A growing number of employers seeking to achieve better health outcomes for employees at a lower cost are implementing value-based reimbursement and payment arrangements with their health insurers and medical service providers, according to the 21st Annual Best Practices in Health Care Employer Survey by Willis Towers Watson.
More employers plan to adopt the following value-based plan strategies in the coming years;
- Establish centers of excellence (COEs) for specialty services with health plans, separate providers or third-party vendors. Today, 45% of employers are giving employees access to COEs for specialty services such as back, knee, cardiac and infertility issues. This is up from 37% of employers who provided access to COEs in 2015. Another 32% are planning to do so by 2018. The vast majority of employers that have established COEs (97%) did so working with their health plans. While just 17% of employers reduce employee cost sharing at a COE today, that could triple to 54% by 2018.
- Implement high-performance networks. Today 20% of employers offer networks of high-quality, cost-effective medical service providers that agree to provide care for a specific population at lower cost. The use of high-performance networks is up from 11% in 2015, with another 39% potentially adding them over the next three years. Of employers that offer such networks, about 50% reduce employee cost sharing for care within the network; that number is expected to increase along with the expansion of such networks over the next two years.
- Contract directly with service providers to secure improved pricing. While few employers are contracting directly with service providers today, nearly 16% of employers are currently considering this approach. Among the service providers they identified as potentials for direct contracting are COEs, accountable care organizations and patient-centered medical homes.
The survey also found that more employers are embracing plan design features that encourage employees to use higher-quality, more efficient and lower-cost services.
The plan design features expected to grow in usage include:
- Reducing point-of-care costs for the use of high-value services - 11% of employers do this today, but the number could reach 47% by 2018;
- Increasing point-of-care costs for the use of commonly overused services - 9% do so today, but the number could grow to 41% by 2018; and
- Requiring employees who get certain types of medical procedures to pay a higher cost share if they do not get a second opinion - 4% do so today, but the number could reach 31% by 2018.
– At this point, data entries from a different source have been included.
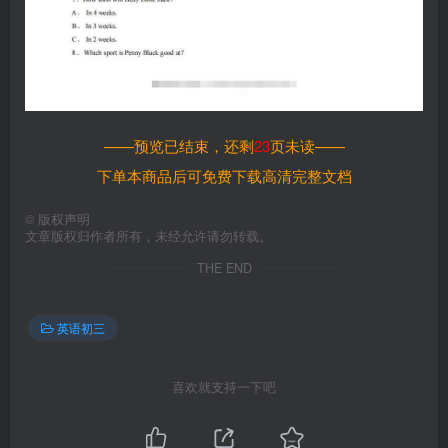
——预览已结束，还剩
23
页未读——
下单本商品后可免费下载高清完整文档
©
版权声明
文章版权归作者所有，未经允许请勿转载。
THE END
英语初三
喜欢就支持一下吧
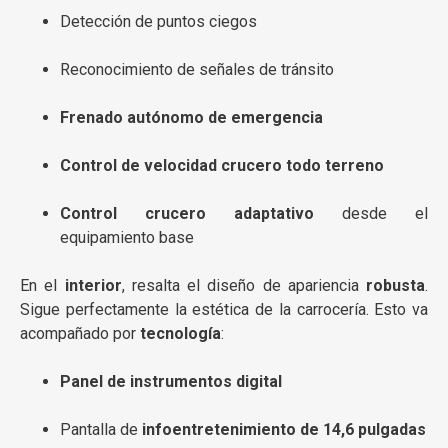
Detección de puntos ciegos
Reconocimiento de señales de tránsito
Frenado autónomo de emergencia
Control de velocidad crucero todo terreno
Control crucero adaptativo
desde el
equipamiento base
En el
interior
, resalta el diseño de apariencia
robusta
.
Sigue perfectamente la estética de la carrocería. Esto va
acompañado por
tecnología
:
Panel de instrumentos digital
Pantalla de
infoentretenimiento de 14,6 pulgadas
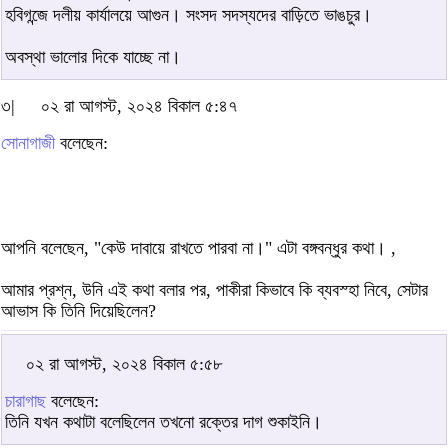
হবিগন্জে দলীয় কার্যালয়ে আগুন। সংসদ সদস্যদের বাড়িতে ভাঙচুর।
অবস্থা ভালোর দিকে যাচ্ছে না।
৩|
০২ রা আগস্ট, ২০২৪ বিকাল ৫:৪৭
সোনাগাজী
বলেছেন:
আপনি বলেছেন, "কেউ দাবায়ে রাখতে পারবা না।" এটা বঙ্গবন্ধুর কথা। ,
আমার প্রশ্ন, উনি এই কথা বলার পর, পাকীরা কিভাবে কি ব্যবস্হা নিবে, সেটার
আভাস কি তিনি দিয়েছিলেন?
০২ রা আগস্ট, ২০২৪ বিকাল ৫:৫৮
চারাগাছ
বলেছেন:
তিনি যখন কথাটা বলেছিলেন তখনো রক্তের দাগ শুকাইনি।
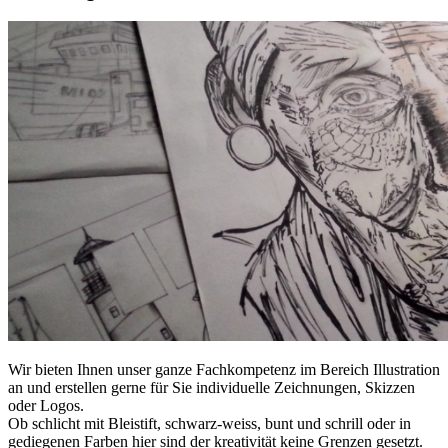
Wir bieten Ihnen unser ganze Fachkompetenz im Bereich Illustration
an und erstellen gerne für Sie individuelle Zeichnungen, Skizzen
oder Logos.
Ob schlicht mit Bleistift, schwarz-weiss, bunt und schrill oder in
gediegenen Farben hier sind der kreativität keine Grenzen gesetzt.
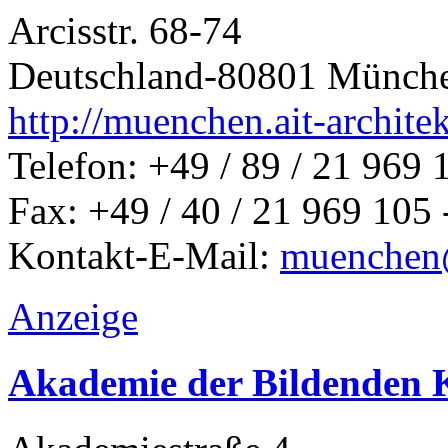
Arcisstr. 68-74
Deutschland-80801 Münch
http://muenchen.ait-archite
Telefon: +49 / 89 / 21 969 
Fax: +49 / 40 / 21 969 105 
Kontakt-E-Mail:
muenchen@
Anzeige
Akademie der Bildenden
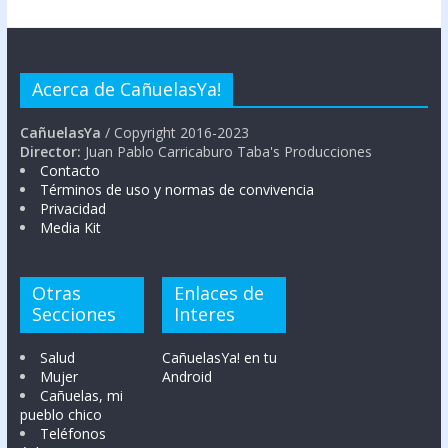
Acerca de CañuelasYa!
CañuelasYa
/ Copyright 2016-2023
Director:
Juan Pablo Carricaburo Taba's Producciones
Contacto
Términos de uso y normas de convivencia
Privacidad
Media Kit
Otras
Enlaces de
Secciones
Interes
Salud
CañuelasYa! en tu
Mujer
Android
Cañuelas, mi
pueblo chico
Teléfonos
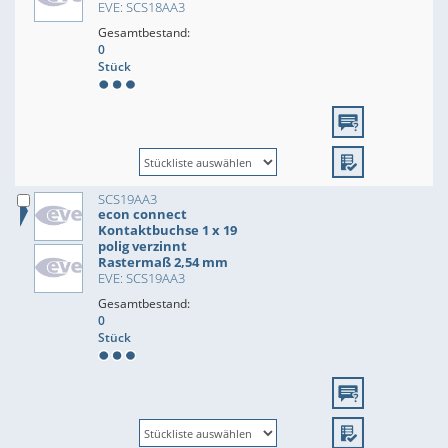
EVE: SCS18AA3
Gesamtbestand:
0
Stück
SCS19AA3
econ connect
Kontaktbuchse 1 x 19
polig verzinnt
Rastermaß 2,54 mm
EVE: SCS19AA3
Gesamtbestand:
0
Stück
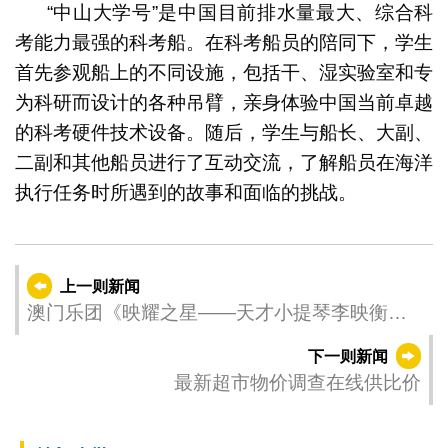
“中山大学号”是中国目前排水量最大、综合科
考能力最强的科考船。在科考船员的陪同下，学生
首先参观船上的不同设施，包括干、湿实验室和专
为科研而设计的各种吊臂，亲身体验中国当前卓越
的科考硬件技术设备。随后，学生与船长、大副、
二副和其他船员进行了互动交流，了解船员在海洋
执行任务时所遇到的故事和面临的挑战。
上一则新闻
澳门乐团《映耀之星——天才小提琴李映衡》
献奏柴可夫斯基协奏曲
下一则新闻
最新超市物价调查在线供比价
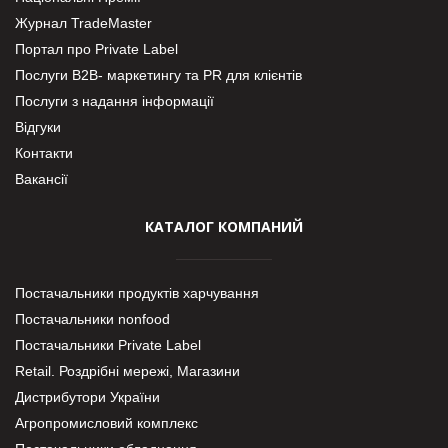
Журнал TradeMaster
Портал про Private Label
Послуги В2В- маркетингу та PR для клієнтів
Послуги з надання інформації
Відгуки
Контакти
Вакансії
КАТАЛОГ КОМПАНИЙ
Постачальники продуктів харчування
Постачальники nonfood
Постачальники Private Label
Retail. Роздрібні мережі, Магазини
Дистрибутори України
Агропромисловий комплекс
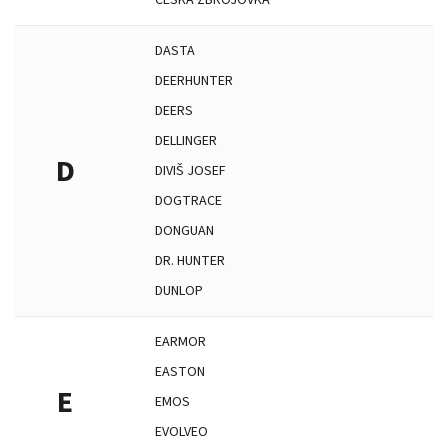
ČESKÁ ZBROJOVKA
DASTA
DEERHUNTER
DEERS
DELLINGER
D
DIVIŠ JOSEF
DOGTRACE
DONGUAN
DR. HUNTER
DUNLOP
EARMOR
EASTON
E
EMOS
EVOLVEO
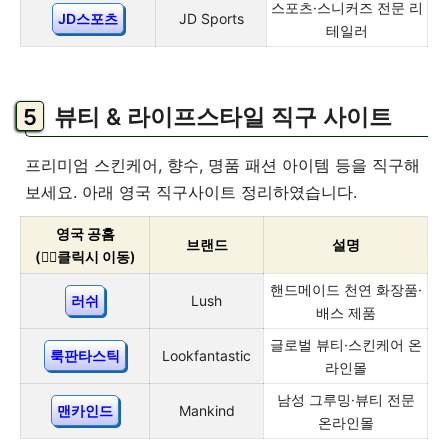
스포츠·스니커즈 전문 리
JD스포츠
JD Sports
테일러
뷰티 & 라이프스타일 직구 사이트
프리미엄 스킨케어, 향수, 명품 패션 아이템 등을 직구해
보세요. 아래 영국 직구사이트 정리하였습니다.
영국 공홈
브랜드
설명
(👇🏻클릭시 이동)
핸드메이드 천연 화장품·
러쉬
Lush
배스 제품
글로벌 뷰티·스킨케어 온
룩판타스틱
Lookfantastic
라인몰
남성 그루밍·뷰티 전문
맨카인드
Mankind
온라인몰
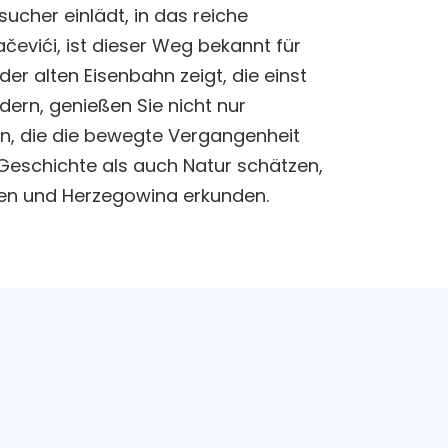
ucher einlädt, in das reiche
čevići, ist dieser Weg bekannt für
r alten Eisenbahn zeigt, die einst
ern, genießen Sie nicht nur
n, die die bewegte Vergangenheit
l Geschichte als auch Natur schätzen,
nien und Herzegowina erkunden.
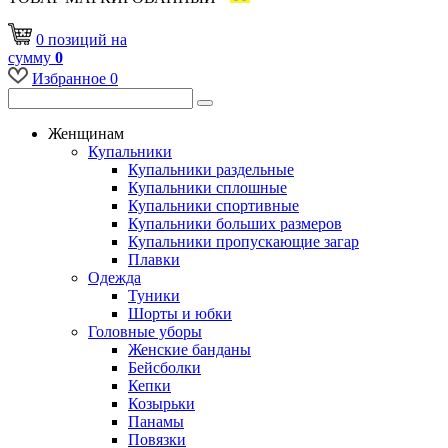
0
позиций
на
сумму
0
Избранное
0
Женщинам
Купальники
Купальники раздельные
Купальники сплошные
Купальники спортивные
Купальники больших размеров
Купальники пропускающие загар
Плавки
Одежда
Туники
Шорты и юбки
Головные уборы
Женские банданы
Бейсболки
Кепки
Козырьки
Панамы
Повязки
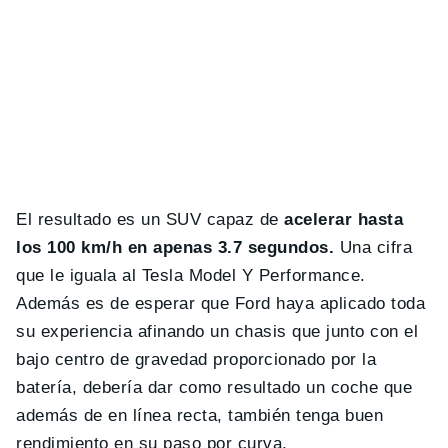
El resultado es un SUV capaz de
acelerar hasta
los 100 km/h en apenas 3.7 segundos.
Una cifra
que le iguala al Tesla Model Y Performance.
Además es de esperar que Ford haya aplicado toda
su experiencia afinando un chasis que junto con el
bajo centro de gravedad proporcionado por la
batería, debería dar como resultado un coche que
además de en línea recta, también tenga buen
rendimiento en su paso por curva.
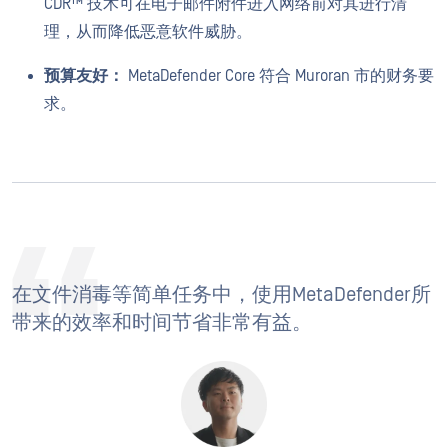
CDR™ 技术可在电子邮件附件进入网络前对其进行清
理，从而降低恶意软件威胁。
预算友好：
MetaDefender Core 符合 Muroran 市的财务要
求。
在文件消毒等简单任务中，使用MetaDefender所
带来的效率和时间节省非常有益。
“As employers grapple with how to lower the cost of health care without lowering quality, they are increasingly looking to pay medical service providers for health outcomes instead of the services they provide,” says Trevis Parson, chief actuary, Health and Benefits, Willis Towers Watson. “Today, these strategies are more common in geographies where employers have large concentrations of employees or where cost-efficient providers are available and willing to engage in emerging reimbursement models. But this is just the start of a much larger transition—a move from a health care delivery system based on fees for services to a more patient-centric system based on fees for value or outcomes.”
The annual Willis Towers Watson Best Practices in Health Care Employer Survey was completed by 600 U.S. employers between June and July 2016. Respondents collectively employ 12.2 million full-time employees and operate in all major industry sectors.